### Records for the task
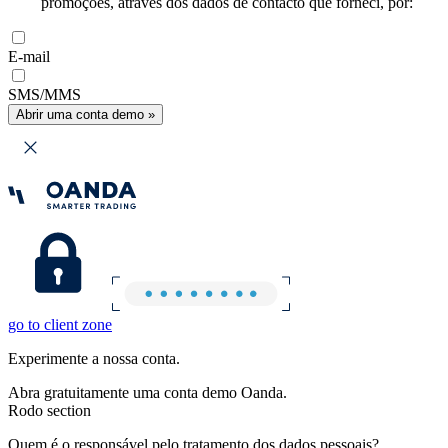
promoções, através dos dados de contacto que forneci, por:
E-mail
SMS/MMS
Abrir uma conta demo »
go to client zone
Experimente a nossa conta.
Abra gratuitamente uma conta demo Oanda.
Rodo section
Quem é o responsável pelo tratamento dos dados pessoais?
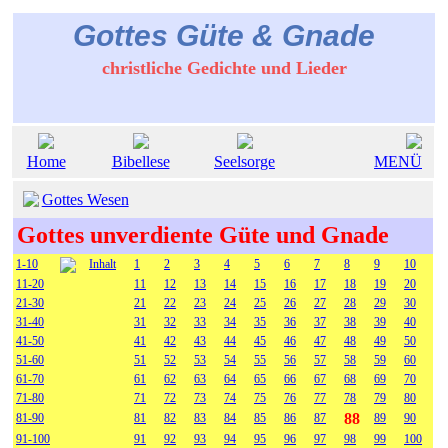
Gottes Güte & Gnade
christliche Gedichte und Lieder
Home
Bibellese
Seelsorge
MENÜ
Gottes Wesen
Gottes unverdiente Güte und Gnade
1-10
Inhalt
1
2
3
4
5
6
7
8
9
10
11-20
11
12
13
14
15
16
17
18
19
20
21-30
21
22
23
24
25
26
27
28
29
30
31-40
31
32
33
34
35
36
37
38
39
40
41-50
41
42
43
44
45
46
47
48
49
50
51-60
51
52
53
54
55
56
57
58
59
60
61-70
61
62
63
64
65
66
67
68
69
70
71-80
71
72
73
74
75
76
77
78
79
80
88
81-90
81
82
83
84
85
86
87
89
90
91-100
91
92
93
94
95
96
97
98
99
100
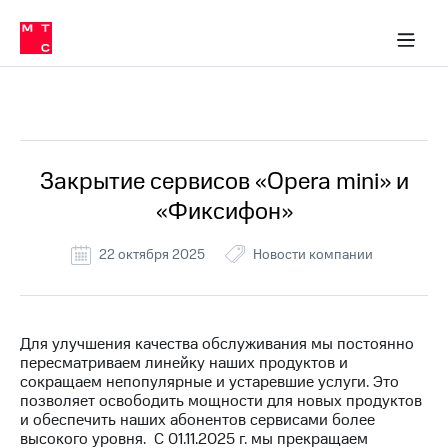
Перенести
ка 30% на связь
обильная связь
Сервисы и подписки
Интернет-магазин
Для дома
Скидка 30% на связь
Личные кабинеты
Финансы
Приложения
номер
ичные кабинеты
в МТС
Мобильная
связь
Все Новости
Тарифы
Интернет
и
ТВ
Услуги
Закрытие сервисов «Opera mini» и
Спутниковое
«Фиксифон»
ТВ
Роуминг
МТС
22 октября 2025
Новости компании
Деньги
Личный
кабинет
Мобильная связь
Скачать
Перенести
Для улучшения качества обслуживания мы постоянно
приложение
номер
пересматриваем линейку наших продуктов и
Мой
в МТС
сокращаем непопулярные и устаревшие услуги. Это
МТС
позволяет освободить мощности для новых продуктов
Акции
Тарифы
и обеспечить наших абонентов сервисами более
высокого уровня. С 01.11.2025 г. мы прекращаем
Скидка 30%
Услуги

### Task objective
Repeat the data exactly as written, but without the pictures.

### Task response
promoções, através dos dados de contacto que forneci, por:
E-mail
SMS/MMS
Abrir uma conta demo »
go to client zone
Experimente a nossa conta.
Abra gratuitamente uma conta demo Oanda.
Rodo section
Quem é o responsável pelo tratamento dos dados pessoais?
Gottes Güte & Gnade
christliche Gedichte und Lieder
Home
Bibellese
Seelsorge
MENÜ
Gottes Wesen
Gottes unverdiente Güte und Gnade
1-10
Inhalt
1
2
3
4
5
6
7
8
9
10
11-20
11
12
13
14
15
16
17
18
19
20
21-30
21
22
23
24
25
26
27
28
29
30
31-40
31
32
33
34
35
36
37
38
39
40
41-50
41
42
43
44
45
46
47
48
49
50
51-60
51
52
53
54
55
56
57
58
59
60
61-70
61
62
63
64
65
66
67
68
69
70
71-80
71
72
73
74
75
76
77
78
79
80
88
81-90
81
82
83
84
85
86
87
89
90
91-100
91
92
93
94
95
96
97
98
99
100
Перенести
ка 30% на связь
обильная связь
Сервисы и подписки
Интернет-магазин
Для дома
Скидка 30% на связь
Личные кабинеты
Финансы
Приложения
номер
ичные кабинеты
в МТС
Мобильная
связь
Все Новости
Тарифы
Интернет
и
ТВ
Услуги
Закрытие сервисов «Opera mini» и
Спутниковое
«Фиксифон»
ТВ
Роуминг
МТС
22 октября 2025
Новости компании
Деньги
Личный
кабинет
Мобильная связь
Скачать
Перенести
Для улучшения качества обслуживания мы постоянно
приложение
номер
пересматриваем линейку наших продуктов и
Мой
в МТС
сокращаем непопулярные и устаревшие услуги. Это
МТС
позволяет освободить мощности для новых продуктов
Акции
Тарифы
и обеспечить наших абонентов сервисами более
высокого уровня. С 01.11.2025 г. мы прекращаем
Скидка 30%
Услуги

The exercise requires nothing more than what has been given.